Кристоф Дюшатле - Игры в песочнице, или Стратегия соблазнителя
«Все очень просто, — начинает рассказ Жеральдина, — как только я привожу нового дружка, она начинает со мной соперничать. Первый звоночек прозвучал во время моей первой вечеринки. Я помню, она сама напросилась и танцевала медленные танцы с тринадцатилетними мальчиками из моего класса. Когда я была подростком, у нее случился кризис среднего возраста, ей было сорок. После трех беременностей она слишком сильно похудела. То есть у нее был такой же вес, как у меня. Каждое утро она приходила в мою комнату и брала что-нибудь из моей одежды. Она носила конский хвост. Со спины нас часто путали.

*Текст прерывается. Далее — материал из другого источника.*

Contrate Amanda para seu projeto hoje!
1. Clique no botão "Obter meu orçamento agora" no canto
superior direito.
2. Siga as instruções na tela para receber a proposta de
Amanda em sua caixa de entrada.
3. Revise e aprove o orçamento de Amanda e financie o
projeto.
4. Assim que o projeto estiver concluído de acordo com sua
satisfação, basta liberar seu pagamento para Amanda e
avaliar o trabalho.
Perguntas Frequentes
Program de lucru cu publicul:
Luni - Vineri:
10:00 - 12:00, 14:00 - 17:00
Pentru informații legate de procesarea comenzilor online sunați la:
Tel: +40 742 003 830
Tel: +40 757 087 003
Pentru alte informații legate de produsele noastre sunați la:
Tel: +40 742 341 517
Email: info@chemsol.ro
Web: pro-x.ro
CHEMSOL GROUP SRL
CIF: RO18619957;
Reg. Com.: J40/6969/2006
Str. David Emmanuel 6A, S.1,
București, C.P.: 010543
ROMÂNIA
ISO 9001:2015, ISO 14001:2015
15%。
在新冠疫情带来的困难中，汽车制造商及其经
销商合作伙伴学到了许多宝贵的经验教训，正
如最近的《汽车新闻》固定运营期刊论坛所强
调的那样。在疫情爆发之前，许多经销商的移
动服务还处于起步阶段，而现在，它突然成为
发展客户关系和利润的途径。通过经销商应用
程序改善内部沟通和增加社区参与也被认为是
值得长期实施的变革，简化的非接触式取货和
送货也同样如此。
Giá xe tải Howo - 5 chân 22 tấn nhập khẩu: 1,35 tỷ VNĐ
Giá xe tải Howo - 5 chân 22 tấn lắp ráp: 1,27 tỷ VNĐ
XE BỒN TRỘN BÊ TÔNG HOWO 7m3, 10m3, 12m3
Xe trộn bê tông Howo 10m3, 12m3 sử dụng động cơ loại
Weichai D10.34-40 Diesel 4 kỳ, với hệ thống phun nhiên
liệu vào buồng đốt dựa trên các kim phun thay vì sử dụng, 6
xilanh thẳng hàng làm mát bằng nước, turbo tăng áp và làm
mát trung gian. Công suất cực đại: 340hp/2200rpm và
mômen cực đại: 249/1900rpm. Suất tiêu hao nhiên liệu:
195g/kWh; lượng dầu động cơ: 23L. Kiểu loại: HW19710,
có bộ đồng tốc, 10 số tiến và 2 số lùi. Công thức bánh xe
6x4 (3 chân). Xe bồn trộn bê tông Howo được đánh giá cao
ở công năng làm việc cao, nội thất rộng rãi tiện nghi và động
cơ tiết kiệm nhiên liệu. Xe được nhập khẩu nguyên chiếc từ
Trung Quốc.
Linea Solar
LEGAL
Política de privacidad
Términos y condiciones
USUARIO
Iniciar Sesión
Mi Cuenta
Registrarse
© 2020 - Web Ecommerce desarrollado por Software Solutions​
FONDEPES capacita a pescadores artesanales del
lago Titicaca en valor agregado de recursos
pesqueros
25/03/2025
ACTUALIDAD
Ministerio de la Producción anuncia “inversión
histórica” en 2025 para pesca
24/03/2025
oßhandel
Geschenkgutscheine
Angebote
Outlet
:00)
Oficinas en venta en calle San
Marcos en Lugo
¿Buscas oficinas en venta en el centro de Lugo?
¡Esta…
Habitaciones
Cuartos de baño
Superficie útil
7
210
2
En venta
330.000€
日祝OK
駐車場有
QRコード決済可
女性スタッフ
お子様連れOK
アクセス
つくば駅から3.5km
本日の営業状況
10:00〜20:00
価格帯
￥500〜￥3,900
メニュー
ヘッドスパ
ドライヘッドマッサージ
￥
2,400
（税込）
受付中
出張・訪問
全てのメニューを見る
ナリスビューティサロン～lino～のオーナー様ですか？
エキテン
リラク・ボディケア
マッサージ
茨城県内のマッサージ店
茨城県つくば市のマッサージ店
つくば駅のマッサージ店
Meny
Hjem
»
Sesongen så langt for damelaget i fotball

Проблема в том, что она живет в стеклянной клетке. У нее никогда не возникает сомнений. И она считает себя безупречной. Моя мать — как мыльный пузырь, от которого щиплет в глазах. Она любит все: природу, море, кемпинг, прогулки, костер, нудизм (и я ее понимаю — ведь это так романтично). Ее родители были хозяевами небольшого предприятия, мелкая буржуазия из провинции. Ее мать обожала свою собаку, которая охраняла ее депрессивного сына. А мамин отец, бабник, всегда хотел переспать с дочерью.

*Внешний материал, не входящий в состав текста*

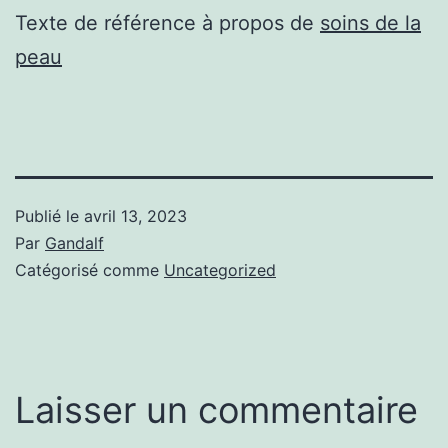
Texte de référence à propos de
soins de la
peau
Publié le
avril 13, 2023
Par
Gandalf
Catégorisé comme
Uncategorized
Laisser un commentaire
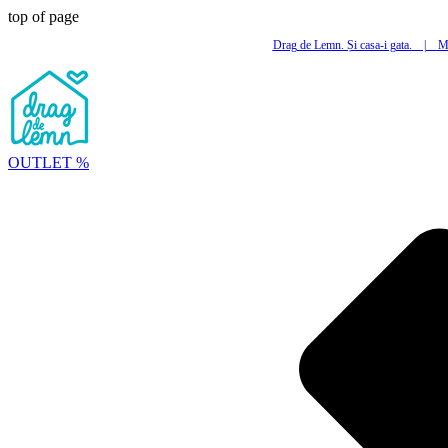
top of page
Drag de Lemn. Și casa-i gata.
|
Mi
OUTLET %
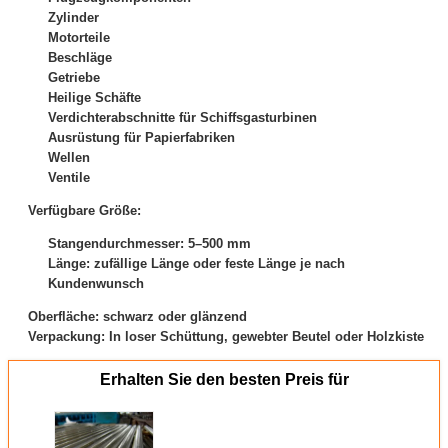
Zylinder
Motorteile
Beschläge
Getriebe
Heilige Schäfte
Verdichterabschnitte für Schiffsgasturbinen
Ausrüstung für Papierfabriken
Wellen
Ventile
Verfügbare Größe:
Stangendurchmesser: 5–500 mm
Länge: zufällige Länge oder feste Länge je nach
Kundenwunsch
Oberfläche: schwarz oder glänzend
Verpackung: In loser Schüttung, gewebter Beutel oder Holzkiste
Erhalten Sie den besten Preis für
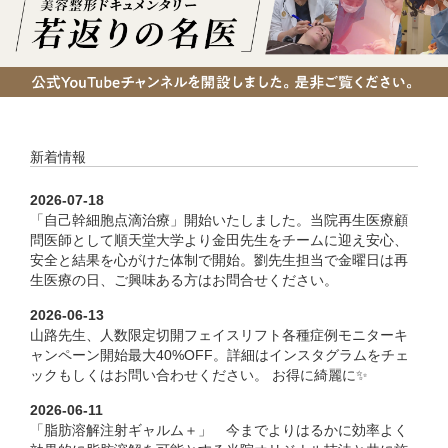
新着情報
2026-07-18
「自己幹細胞点滴治療」開始いたしました。当院再生医療顧
問医師として順天堂大学より金田先生をチームに迎え安心、
安全と結果を心がけた体制で開始。劉先生担当で金曜日は再
生医療の日、ご興味ある方はお問合せください。
2026-06-13
山路先生、人数限定切開フェイスリフト各種症例モニターキ
ャンペーン開始最大40%OFF。詳細はインスタグラムをチェ
ックもしくはお問い合わせください。 お得に綺麗に✨
2026-06-11
「脂肪溶解注射ギャルム＋」 今までよりはるかに効率よく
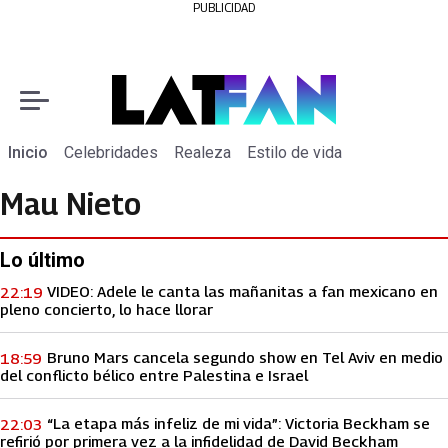
PUBLICIDAD
Inicio
Celebridades
Realeza
Estilo de vida
Mau Nieto
Lo último
VIDEO: Adele le canta las mañanitas a fan mexicano en
22:19
pleno concierto, lo hace llorar
Bruno Mars cancela segundo show en Tel Aviv en medio
18:59
del conflicto bélico entre Palestina e Israel
“La etapa más infeliz de mi vida”: Victoria Beckham se
22:03
refirió por primera vez a la infidelidad de David Beckham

Сейчас моя мать преподает естественные науки в лицее в провинции Овернь. Как-то она подцепила молоденького мальчика в ночном клубе. Голосом восторженной девочки, которая радуется всякой уловке, она сообщила мне: „Потрясающе! Я встречаюсь с юношей двадцати двух лет! Романтический вечер в кафе «Макумба». В белой мокрой футболке!!!“ Я сказала ей: „Мама, твой приятель — ровесник моего парня“. Она словно не услышала меня и продолжала гнуть свое: «Когда он вновь захотел переспать со мной, я сказала, что могла бы быть его матерью. Он принялся плакать, бедняга, и я должна была его утешить. Мы занялись любовью в моей машине, на этот раз на парковке перед магазином «Ашан», окруженные металлическими тележками! В это время началась ужасная гроза, и мы кончили одновременно с раскатами грома. Вау! Это потрясающе! Мне снова пятнадцать лет!“
Когда моя мать влюбляется, она вновь обретает свои детские привычки. Она страстная. Необычная. Ведет себя как проказница. На улице раздает поцелуи направо и налево. Все время подпрыгивает, ее конский хвостик и разноцветные ленточки хлещут ее по лицу, она кричит от счастья, слушает всю эту несусветную чепуху о вечной любви и красоте заходов солнца. А ее наряды — это странный фольклор. Она носит широкие клетчатые комбинезоны приглушенных тонов на манер бродячих музыкантов из группы „Биг базар“[9] и поет так же, как они, призывая громким голосом: „Ну, давайте же, пойте, это романс, это красивая история, произошедшая во время каникул. Ля-ля-ля! А теперь все вместе!“
Самое плохое то, что моя мать потрясающе выглядит даже для своего возраста. Она привлекает своим пышным бюстом, полными губами и глазами сиамской кошки. С ямочками на щеках, она похожа на актрису… как там ее зовут? Полная, с белой кожей, повсюду родинки, ягодицы упругие, и все это еще находит спрос. Мама как огненный шар вторгается в чужую жизнь и разрушает все на своем пути.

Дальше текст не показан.